_Work instruction:_
Find all lines in the records that include the word "Hart", and copy them out.

[Saved data entries]
- Opening Delimiter -
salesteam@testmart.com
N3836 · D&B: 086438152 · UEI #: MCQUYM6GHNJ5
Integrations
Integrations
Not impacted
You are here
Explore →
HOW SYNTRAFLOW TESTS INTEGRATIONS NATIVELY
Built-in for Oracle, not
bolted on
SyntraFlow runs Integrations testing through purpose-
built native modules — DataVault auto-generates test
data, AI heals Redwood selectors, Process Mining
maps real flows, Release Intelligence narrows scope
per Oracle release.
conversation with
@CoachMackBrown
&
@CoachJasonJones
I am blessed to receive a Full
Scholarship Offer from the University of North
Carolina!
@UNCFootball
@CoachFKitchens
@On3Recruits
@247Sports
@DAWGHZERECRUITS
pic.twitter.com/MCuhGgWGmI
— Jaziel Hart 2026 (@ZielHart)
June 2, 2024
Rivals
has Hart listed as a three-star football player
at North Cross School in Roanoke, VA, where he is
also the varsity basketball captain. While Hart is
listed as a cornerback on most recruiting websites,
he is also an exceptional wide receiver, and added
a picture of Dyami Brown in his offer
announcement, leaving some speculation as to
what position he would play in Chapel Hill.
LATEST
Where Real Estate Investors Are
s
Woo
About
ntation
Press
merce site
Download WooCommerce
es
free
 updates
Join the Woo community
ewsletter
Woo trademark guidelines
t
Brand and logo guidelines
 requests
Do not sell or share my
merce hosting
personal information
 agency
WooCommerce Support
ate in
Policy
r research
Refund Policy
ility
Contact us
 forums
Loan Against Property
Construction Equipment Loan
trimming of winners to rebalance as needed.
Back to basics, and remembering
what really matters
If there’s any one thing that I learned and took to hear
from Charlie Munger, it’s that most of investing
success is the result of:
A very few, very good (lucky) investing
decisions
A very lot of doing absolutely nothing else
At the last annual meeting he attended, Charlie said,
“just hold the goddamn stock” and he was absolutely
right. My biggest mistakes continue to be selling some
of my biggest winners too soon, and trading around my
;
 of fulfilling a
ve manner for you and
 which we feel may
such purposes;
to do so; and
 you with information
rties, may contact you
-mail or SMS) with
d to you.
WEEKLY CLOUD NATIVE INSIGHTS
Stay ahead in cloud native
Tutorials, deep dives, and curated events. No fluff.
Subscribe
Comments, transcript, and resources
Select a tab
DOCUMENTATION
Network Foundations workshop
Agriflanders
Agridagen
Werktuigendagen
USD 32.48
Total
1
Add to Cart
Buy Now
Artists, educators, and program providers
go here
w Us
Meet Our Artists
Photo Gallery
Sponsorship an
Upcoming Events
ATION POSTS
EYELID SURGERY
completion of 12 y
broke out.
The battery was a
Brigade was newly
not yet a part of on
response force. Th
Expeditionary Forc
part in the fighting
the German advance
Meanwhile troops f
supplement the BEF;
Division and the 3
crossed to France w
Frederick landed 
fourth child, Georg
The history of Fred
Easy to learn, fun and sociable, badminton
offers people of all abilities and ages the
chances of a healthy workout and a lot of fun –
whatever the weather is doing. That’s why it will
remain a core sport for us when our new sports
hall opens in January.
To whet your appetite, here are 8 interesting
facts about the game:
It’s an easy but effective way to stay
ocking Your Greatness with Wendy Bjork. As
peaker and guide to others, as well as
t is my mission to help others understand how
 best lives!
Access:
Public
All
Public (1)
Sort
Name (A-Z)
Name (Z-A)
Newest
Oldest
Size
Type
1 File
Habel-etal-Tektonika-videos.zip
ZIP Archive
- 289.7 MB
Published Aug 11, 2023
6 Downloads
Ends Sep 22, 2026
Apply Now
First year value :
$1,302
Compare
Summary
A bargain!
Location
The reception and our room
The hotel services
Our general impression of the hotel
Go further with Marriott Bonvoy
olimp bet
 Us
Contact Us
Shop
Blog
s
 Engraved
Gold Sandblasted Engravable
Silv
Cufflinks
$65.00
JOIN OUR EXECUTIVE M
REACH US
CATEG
- Closing Delimiter -
_Response to the exercise:_
— Jaziel Hart 2026 (@ZielHart)
has Hart listed as a three-star football player
also the varsity basketball captain. While Hart is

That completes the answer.